To elaborate on what's going on with the example I showed, and why the shift is there:
seL4_TCB_Configure does not, itself, do any resolution on the fault endpoint cap it is provided. It simply stores the cap for later use. When a fault occurs in the configured thread, seL4 resolves the cap, at a depth of 32 (wordSize) bits, relative to the configured root CSpace for the thread. With the slot offset in the high bits of slot_for_tcb, resolution will find the copied endpoint and stop.
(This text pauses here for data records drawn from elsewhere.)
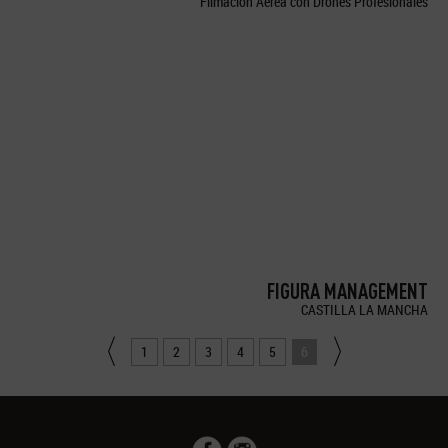
Filmación Aérea con Drones Profesionales
FIGURA MANAGEMENT
CASTILLA LA MANCHA
1
2
3
4
5
6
But seL4_CNode_Copy will fail with a capability resolution depth mismatch if we attempt to copy with depth 32, because resolution will stop with 24 extra bits left over. So I passed depth=8 for the copy call, because that's the radix of the CNode we're copying into, and it has no child slots to recurse into. That means that the slot offset should be in the low 8 bits of slot_for_copy.
Things seem like they would be easier/more flexible if the capability resolution depth mismatches weren't checked for. Then a slot in a node could be transparently expanded (at least, transparent in the common case). So: start with an empty 256-slot CNode; the last slot has canonical address 0xFF000000. Allocate a child 256-slot CNode, and rotate it into the last slot; now the canonical address 0xFF000000 refers to the first slot of the child, and 0xFF01... through 0xFFFF... are available. Currently this sort of transparent upgrade doesn't work because the slots must be distinguished based on their depth.
Having thought about this scheme a little more, the primary downside I can see is that depending on the starting node, an expansion can change the result of resolution. Example: with four radix-8 CNodes organized akin to a linked list, A->B->C->D, the address 0 resolves to the first slot of D regardless of whether resolution starts from A or B. But expand the 0'th slot of D to point to E, and now resolution from B will return E[0] but resolution from A stops at D[0]. Still, since depths are still available, a careful client can use them to ensure stable address resolution.
So it seems to me, naively, that removing the depth check would make CSpace management simpler for clients that use CSpaces in simple/stylized ways, and would not impede sophisticated clients from using CSpaces in arbitrary ways. Am I missing some other fatal flaw?